‘I think they’re sick. You don’t get it, if they’re sick, then I am too.’ Writer-director Trey Edward Shults’s good but gloomy and depressing horror movie stars Joel Edgerton, who is doing his usual sterling job here, putting the edgy into Edgerton as Paul, the ultimate survivalist dad in a world of demons, monsters or… well what exactly?
Paul has managed to establish some kind of domestic order in the post-apocalypse chaos, living with his wife Sarah (Carmen Ejogo) and 19-year-old son Travis (Kelvin Harrison Jr) in a large, abandoned-looking, boarded-up house in the woods, as an unnatural threat terrorises the world.
A man tries to break in to the house at night and Paul deals with him ruthlessly, knocking him out, tying him up to a tree with a bag over his head (‘I want honest answers.
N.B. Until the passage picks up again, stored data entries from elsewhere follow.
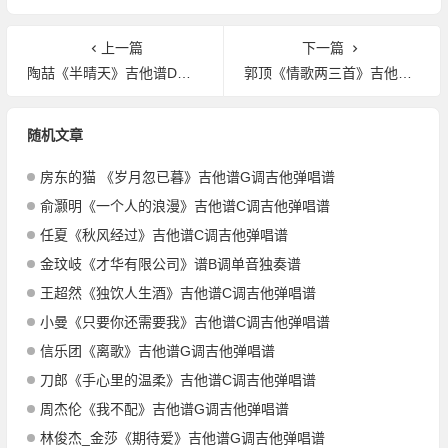
上一篇
下一篇
陶喆《半晴天》吉他谱D调吉他弹唱谱
郭顶《情歌两三首》吉他谱G调吉他弹唱谱
随机文章
房东的猫 《岁月忽已暮》吉他谱G调吉他弹唱谱
俞灏明《一个人的浪漫》吉他谱C调吉他弹唱谱
任夏《秋风经过》吉他谱C调吉他弹唱谱
金玟岐《才华有限公司》谱B调单音独奏谱
王超然《独饮人生酒》吉他谱C调吉他弹唱谱
小曼《只要你还需要我》吉他谱C调吉他弹唱谱
信乐团《离歌》吉他谱G调吉他弹唱谱
刀郎《手心里的温柔》吉他谱C调吉他弹唱谱
周杰伦《我不配》吉他谱G调吉他弹唱谱
林俊杰_金莎《期待爱》吉他谱G调吉他弹唱谱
Do you have any idea what’s going on out there?’). But, later under duress and questioning, he eventually reveals his name is Will (Christopher Abbott) and he is looking for water to keep his wife and child alive. He seems plausible and the sceptical Paul is finally convinced – though his advice to his son remains ‘ ‘trust no one’ and ‘you can’t trust anyone but family’.
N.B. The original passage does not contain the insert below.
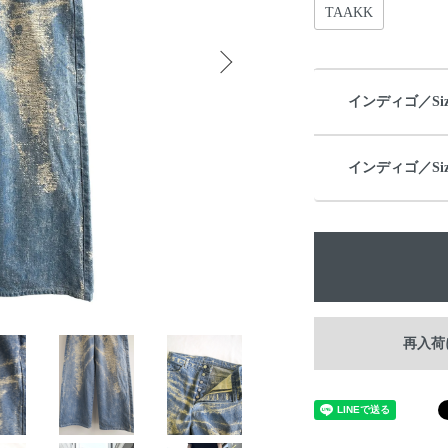
TAAKK
インディゴ／Size
インディゴ／Size
再入荷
Paul and Will set off in the car together, and the ensuing arrival of the desperate young wife Kim (Riley Keough) and small child seeking refuge is a situation that starts well (‘ I’m going to try and help you and your family’) but soon leads to mistrust and paranoia. It finally puts Paul and his family to an ultimate life-or-death test as the horrors outside creep ever closer. Paul’s battle to protect his family is so agonisingly full on it hurts.
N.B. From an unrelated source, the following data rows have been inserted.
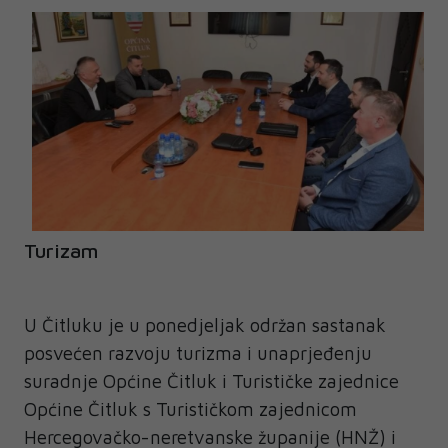
Turizam
U Čitluku je u ponedjeljak održan sastanak
posvećen razvoju turizma i unaprjeđenju
suradnje Općine Čitluk i Turističke zajednice
Općine Čitluk s Turističkom zajednicom
Hercegovačko-neretvanske županije (HNŽ) i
[Spoiler alert] Shults keeps his film very tense, taut, eerie and sometimes scary. It movies along grippingly and swiftly for its 90 minutes, concentrating hard on developing the situations and characters, without really ever feeling the need of trying to explain itself. It’s like an Agatha Christie without the final scene revelation of the killer. In that way, the film boldly ends rather inconclusively and at an unsatisfying point in the story.
You feel there’s more of the story. The film is entirely complete but, to pull it in on the $5,000,000 budget, maybe they have to tear up a few pages of the script at the end. This slightly means it doesn’t send you home with a huge surge of relief or good feeling. But, as soon as you think it over, you are back in the mindset of just how good the movie is.
The title is catchy but probably a mistake, as it is hugely misleading, promising a monster movie that just isn’t the film we get.